Pendant toute ma vie je te connais, noir et
blanche.
Dans les oreilles chaque note sonne pure ;
un instant dans l’air, l’instant dans mon cœur.
Dans mon ventre et cœur une lueur,
Dans la dose de Metaxa pour un toux,
Dans le dos tout droit, la posture correcte,
Dans la liberté de l’esprit qui résulte d’un corps
restreint.
Laissez les vagues qui me transportent avec eux,
Dans une rêve d’une histoire familière mais loin,
Comme les ondes acoustiques l’écrivent,
Dans la gamme des tons, la gamme des émotions,
Ne pas
dérangez-moi, je rêve.
l’Analyse :
Henri
Michaux écrit son poème « Emportez-moi » en référant à une fuite de
sa vie actuelle. Il est une fuite sur une caravelle qui l’emporte et qui le perd
« au loin ». Il ordonne au lecteur de l’emporter, (et à la fin l’ordre
change d’emporter à enfouir,) mais on ne sait pas exactement à qui Michaux
parle. Peut-être il est en train de crier à n’importe quelle personne l’attend.

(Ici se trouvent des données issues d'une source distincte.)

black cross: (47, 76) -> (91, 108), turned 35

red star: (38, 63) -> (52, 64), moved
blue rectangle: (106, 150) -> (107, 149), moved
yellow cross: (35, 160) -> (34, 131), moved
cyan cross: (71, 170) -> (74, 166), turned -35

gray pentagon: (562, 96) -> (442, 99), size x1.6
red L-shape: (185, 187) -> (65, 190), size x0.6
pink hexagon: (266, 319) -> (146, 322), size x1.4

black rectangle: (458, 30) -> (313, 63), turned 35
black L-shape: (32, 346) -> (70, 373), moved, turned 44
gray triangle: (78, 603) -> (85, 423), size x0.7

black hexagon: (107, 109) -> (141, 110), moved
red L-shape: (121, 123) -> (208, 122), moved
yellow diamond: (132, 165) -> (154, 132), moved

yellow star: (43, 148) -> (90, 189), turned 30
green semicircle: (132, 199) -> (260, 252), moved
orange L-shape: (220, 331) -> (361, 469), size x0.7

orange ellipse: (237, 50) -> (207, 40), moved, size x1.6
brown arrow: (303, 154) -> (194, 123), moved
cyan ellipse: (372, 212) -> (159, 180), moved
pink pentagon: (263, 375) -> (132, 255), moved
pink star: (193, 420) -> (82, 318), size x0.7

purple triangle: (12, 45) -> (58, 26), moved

On peut déduire que Michaux cherche une fuite pour quelques raisons. Il veut
être emporté sur une caravelle et les caravelles ont la tendance de voyager
loin au milieu de la mer. Il existe aussi le concept d’être disparu en mer.

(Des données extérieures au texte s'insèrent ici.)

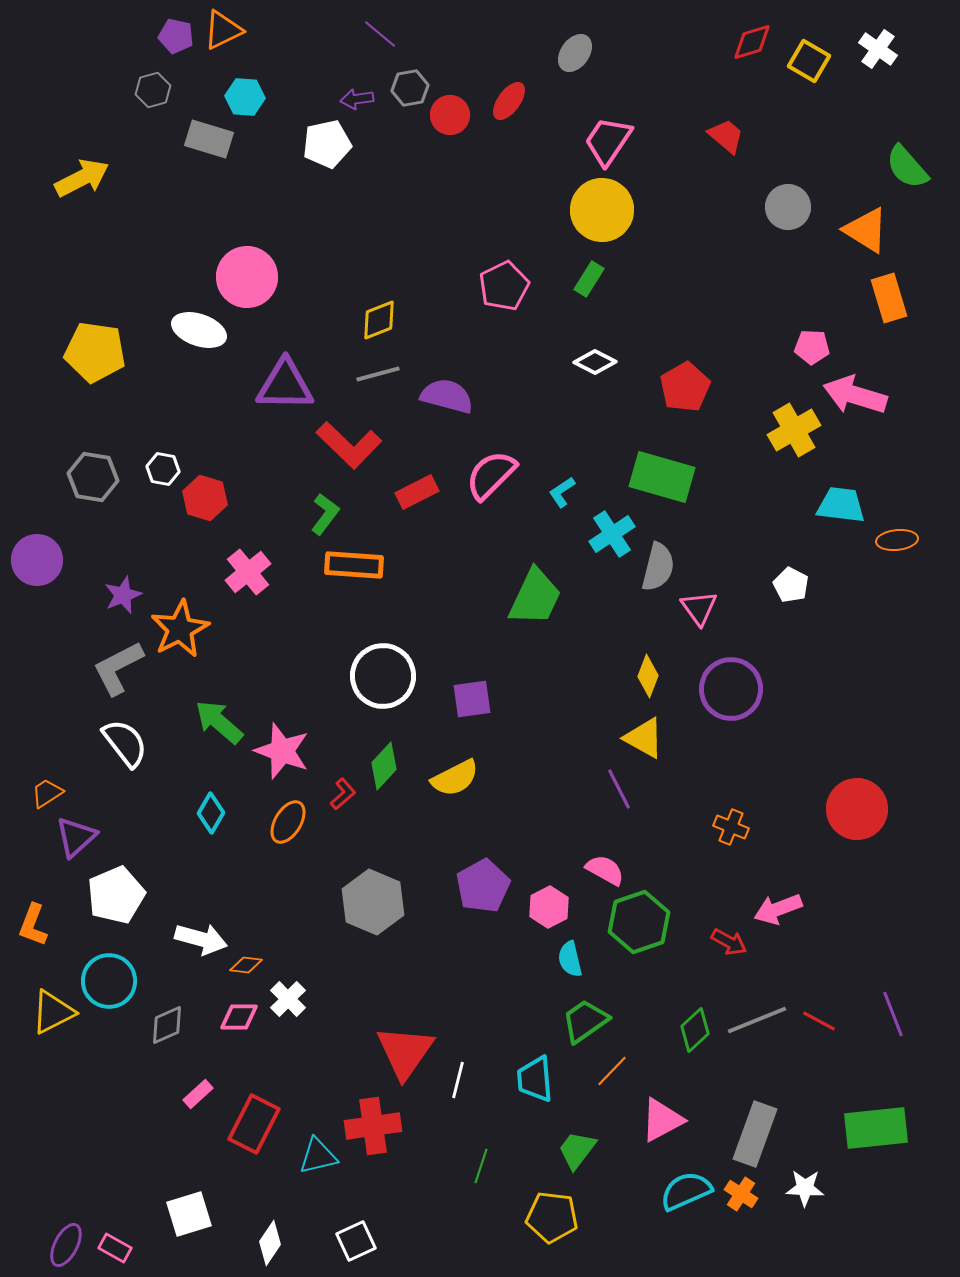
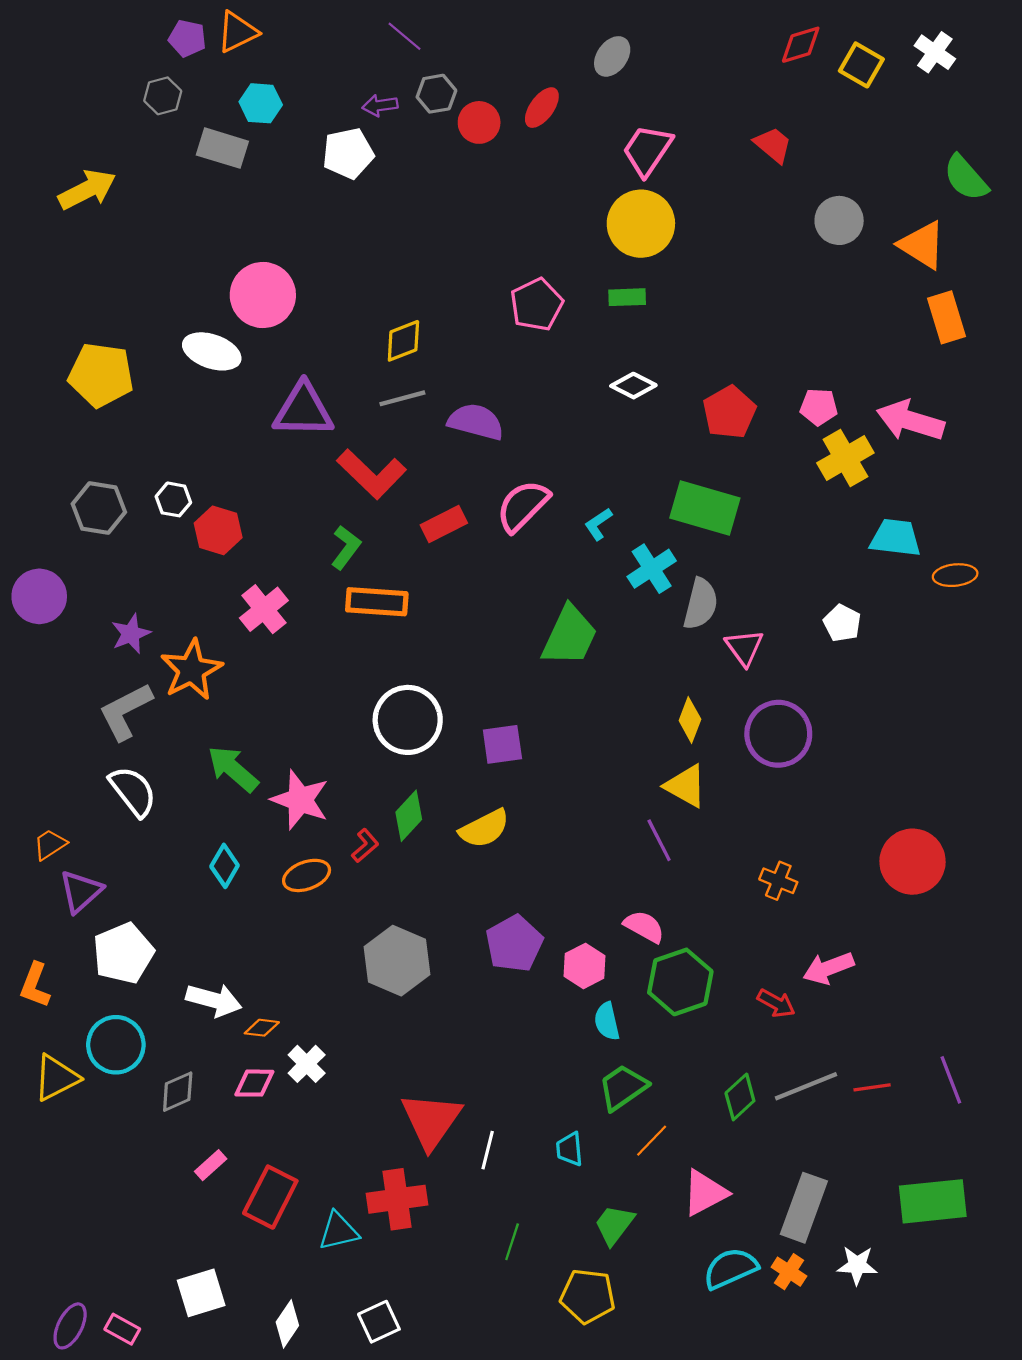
green rectangle: (589, 279) -> (627, 297), turned 56
pink pentagon: (812, 347) -> (819, 407), moved
orange ellipse: (288, 822) -> (307, 875), turned 39
red line: (819, 1021) -> (872, 1087), turned -36
cyan trapezoid: (535, 1079) -> (570, 1149), size x0.7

Cette idée suit le même thème qui se trouve à la dernière phrase qui implore le
lecteur d’enfuir Michaux. Ses références à la nature : « Dans le
velours trompeur de la neige, » et « Dans la troupe exténuée des
feuilles mortes. » indique l’hiver – une saison où on est souvent triste
et où on a un besoin désespéré du printemps. A la troisième
strophe Michaux parle du corps. Il fait des références au système
respiratoire, les mains, les lèvres, et les os avant implorer le lecteur de
l’enfuir. Cet ordre ressemble l’enterrement après la morte. Il semble
que Michaux veuille échapper à son corps et être emporté au loin
(particulièrement de son corps).
La
structure du poème « Laissez-nous, la musique et moi » est plus ou
moins similaire au poème « Emportez-moi ». Ils tous commencent avec
un impératif. Les premières deux lignes terminent avec les mêmes mots. Les deux
poèmes ont quelque chose (soit une caravelle ou un piano) qui transport
l’auteur. Il y a trois strophes, chaque
un composé de quatre lignes, et ils tous finissent avec une seule ligne à
l’impératif. L’un exprime l’espoir de
quitter son corps et sa place mais l’autre exprime l’envie de s’isoler sur
place avec son piano, (ma chérie belle noir et blanche) pour qu’elle puisse
être transporté à cet autre monde à travers la musique. Les deux poèmes sont
composés d’un deuxième paragraphe qui commence toutes les quatre lignes avec le
mot « dans ». Bien que le poème « Laissez-nous, la musique et
moi » soit écrit de la même manière de « Emportez-moi, » son but
ultime est un peu diffèrent dans le sens que l’auteur fuit vers un monde au
loin plutôt que de son propre corps. Le thème ne reste pas dans l’idée d’être
enfuir mais dans l’idée d’entrer à la liberté de l’esprit. La ligne qui lit
« Dans la liberté de l’esprit qui résulte d’un corps restreint. »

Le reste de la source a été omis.